Nothing irks me more than a shotgun rider who either can’t keep their thoughts quiet or are unable to stop stepping on the imaginary brakes. When I’m a guest in their car, I get in, strap on my seat belt and I shut up. All I wanted was the same courtesy. After all, the references to the speed of light are strictly exaggeration.
The morning of the phone call started off like any other Southern California morning. The sunrise was long gone, giving way to deep cerulean blue skies. It was all the invitation needed to put the top down on my bug. It was one of the promises I made to my daughter and myself when I bought my bug convertible…I would put down the top as often as I could, bad hair days be darned.
This was one of those days. High school graduation had taken place the day before. A 10-day trip to Italy was just two sweet days away. My son’s baby was a week late which meant that any moment a call might come. We didn’t know what we were going to do if that phone call didn’t come before it was time to board our plane.
Brie was both adamant that she didn’t want to postpone our trip, but at the same time highly anxious that we would leave before the baby was born. I played Pollyanna, assuring her everything would work out even as little whispers of doubt wafted around my ears.
Since worrying wasn’t going to change anything, I tried not to think about it. But as the countdown to our departure grew increasingly closer, the cavalier attitude was hard uphold.
On this morning, all concern was gone. In my purse was a list of last minute items to buy, the feeling of anticipation danced merrily between us when my phone began to ring. We both froze for a moment. My son’s smiling face flashed up in tune with the ring tone.
We both grabbed for the phone that sat securely in the cradle between us, not wanting to wait for Ms Bluetooth to get off her lazy bottom and answer the phone. Everything thing I taught my daughter about safe driving flew out the top. Common sense took back over and I quickly released my grip on the device.

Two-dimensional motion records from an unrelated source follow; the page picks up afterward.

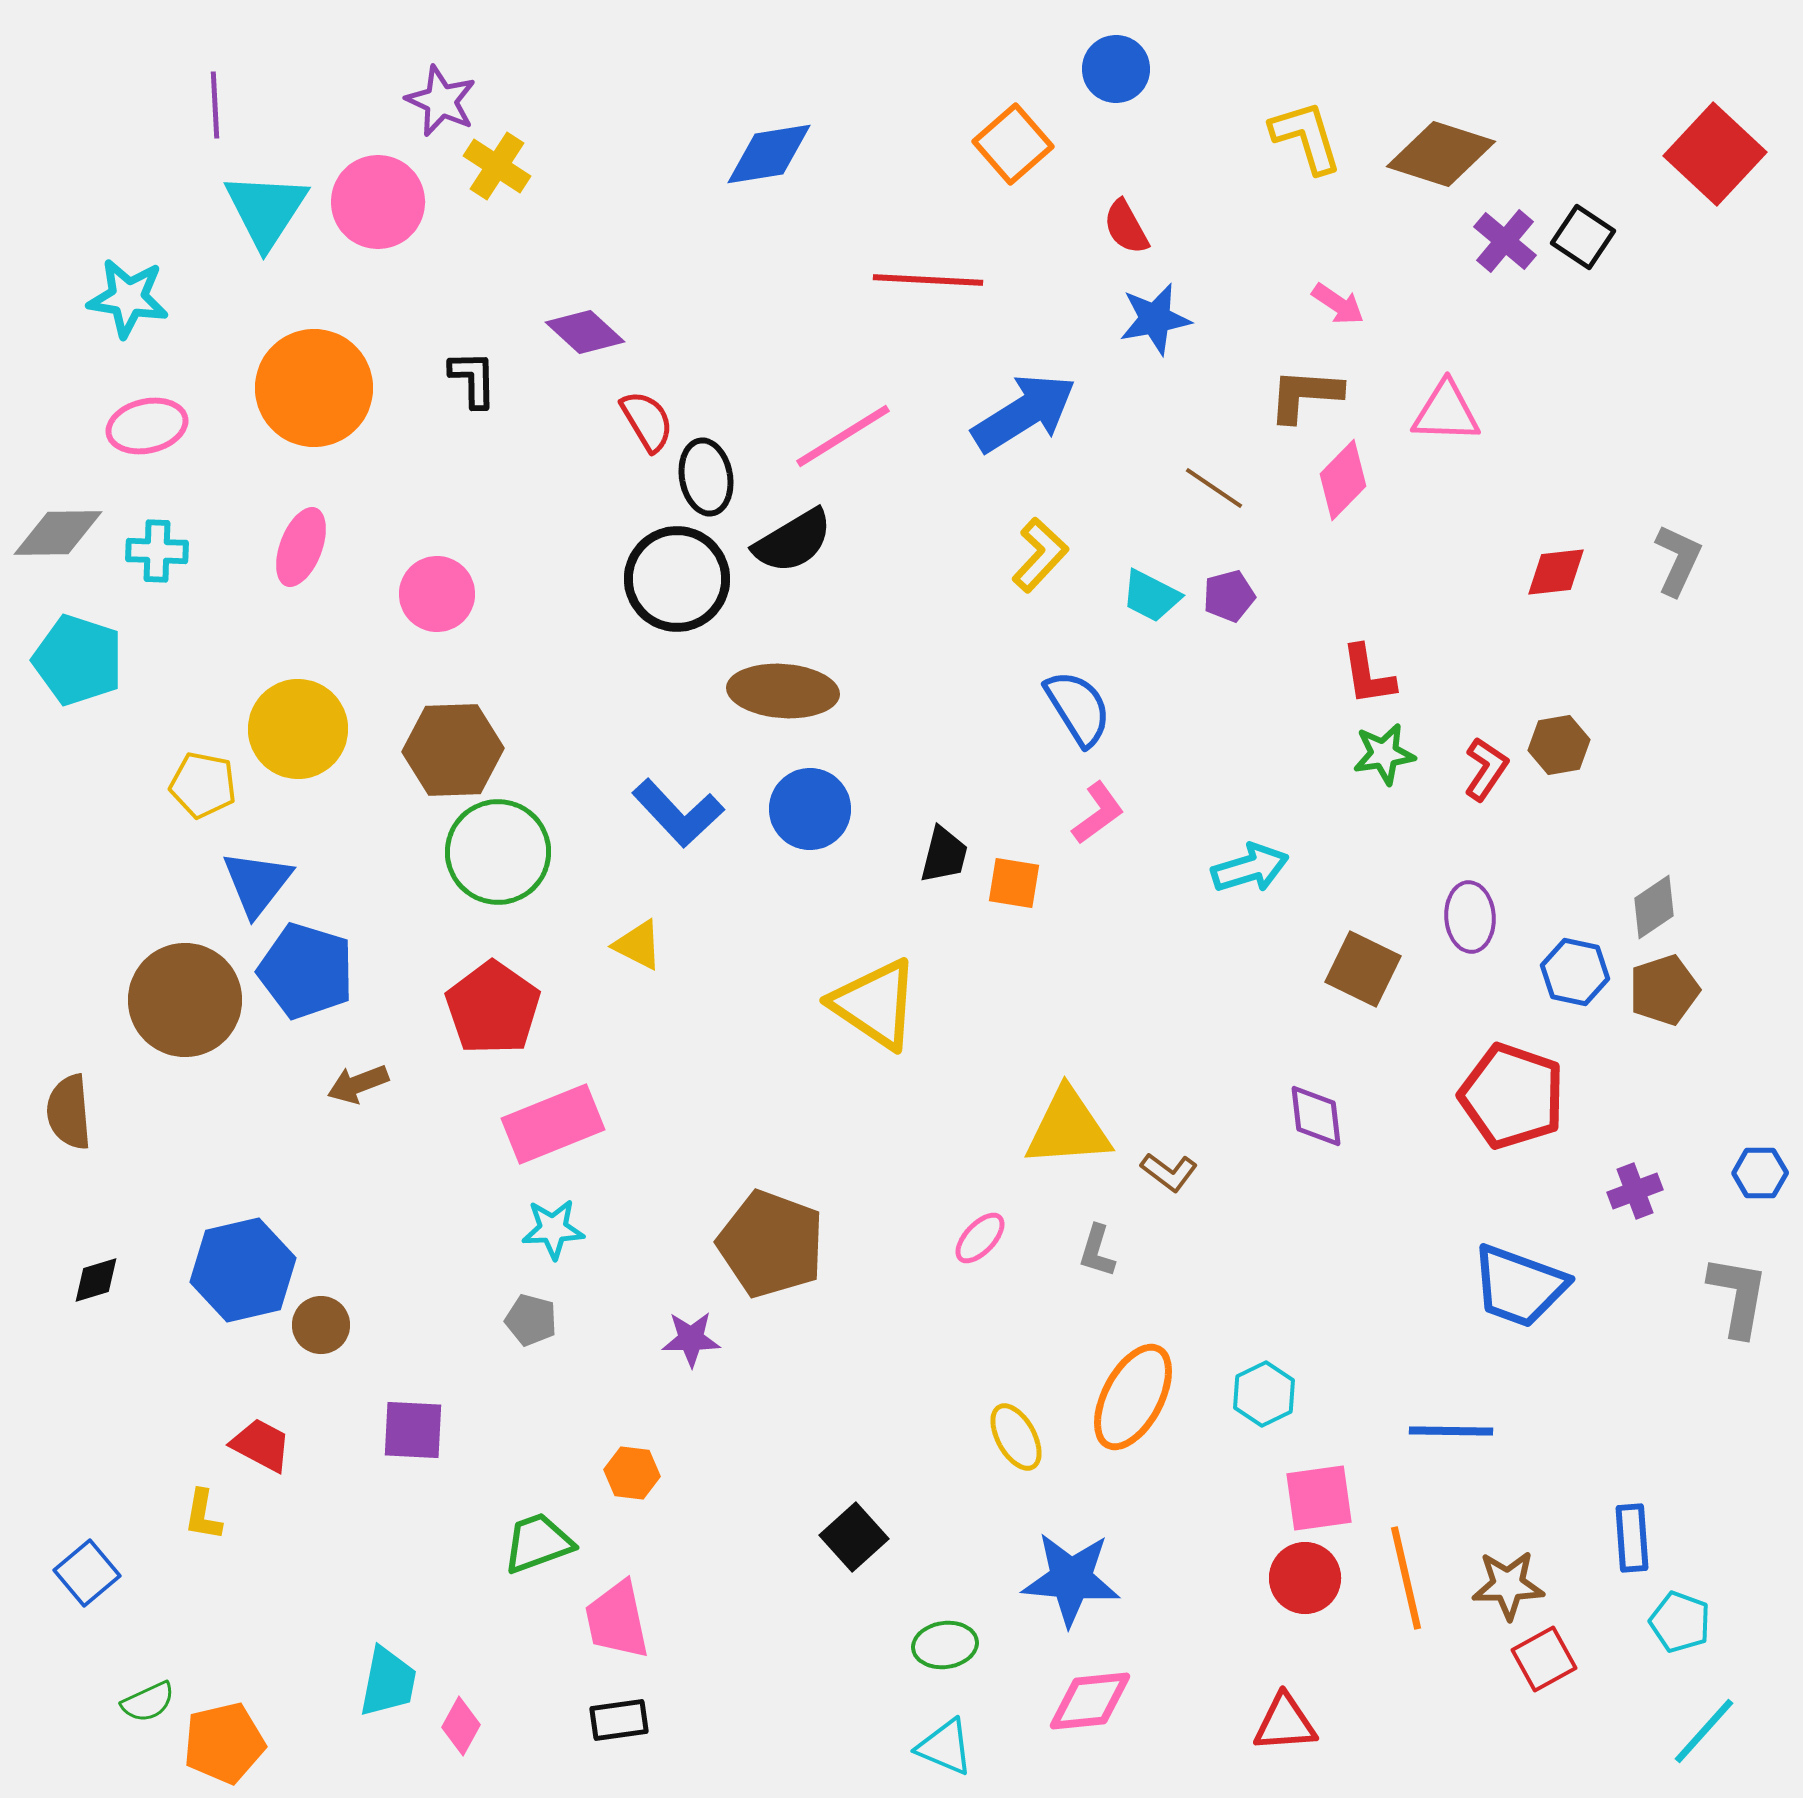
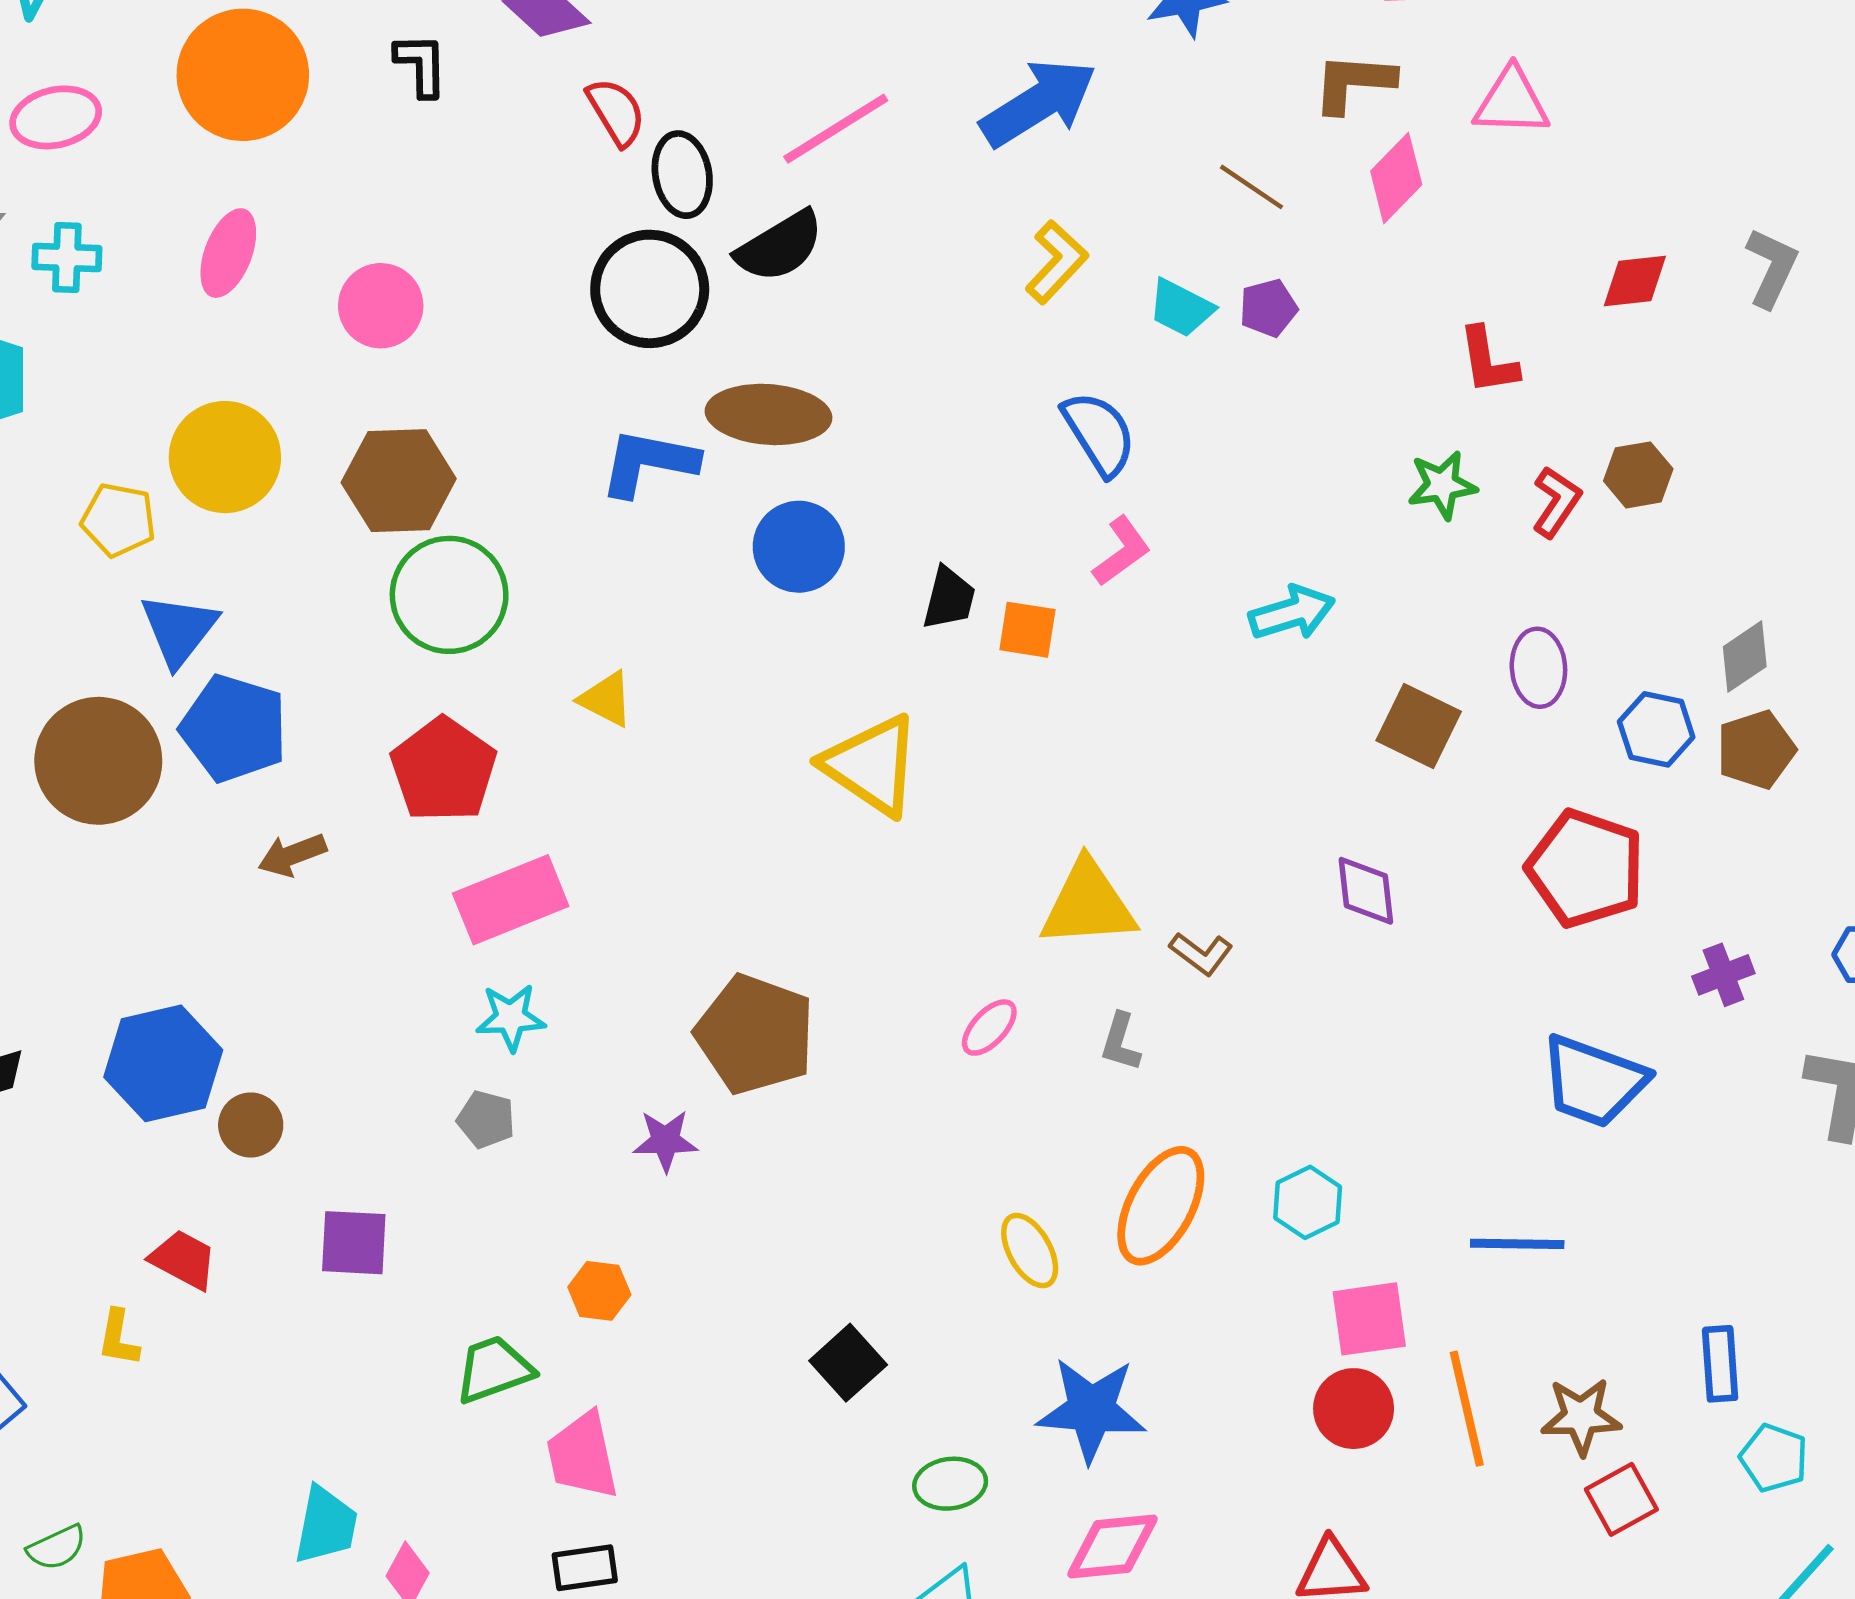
red L-shape: (1368, 675) -> (1488, 361), moved
blue L-shape: (678, 813) -> (649, 463), moved, turned 144

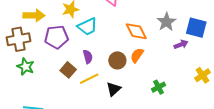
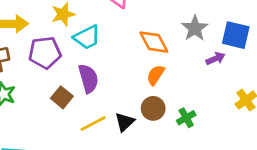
purple semicircle: (88, 57) -> (88, 79), size x1.5
brown circle: (117, 60) -> (153, 108), moved
yellow line: (89, 79) -> (93, 123), moved

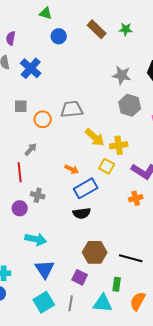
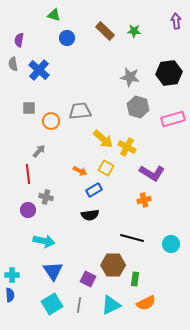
yellow cross: (119, 145) -> (127, 147), turned 36
yellow square: (107, 166) -> (106, 168), moved
blue rectangle: (86, 188) -> (94, 190), size x0.7
brown hexagon: (95, 252) -> (113, 265), moved
black line: (131, 258) -> (132, 238), moved
green rectangle: (117, 284) -> (135, 279), moved
orange semicircle: (138, 301) -> (146, 303), turned -144
cyan triangle: (103, 303) -> (111, 305), turned -30

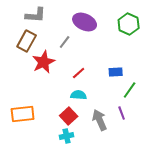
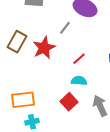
brown rectangle: (27, 41) -> (17, 42), moved
cyan cross: (67, 136) -> (32, 122), moved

How many commercials had I watched that talked about the dangers of cellphones and how quickly things could turn dangerous? How many lectures had I given to my daughter, droning on and on until her eyes would roll to the back of her head? Could it really be that we would become one of these sad, sad statistics?
My eyes met hers. Could she read the apology in them mixed with sadness and disbelief? There were still a million things I wanted to say to her. There were still hundreds of things on her life list. Would these go unfulfilled. Yes, we could say them in Heaven, but would it be the same? Why did these even seem important right now?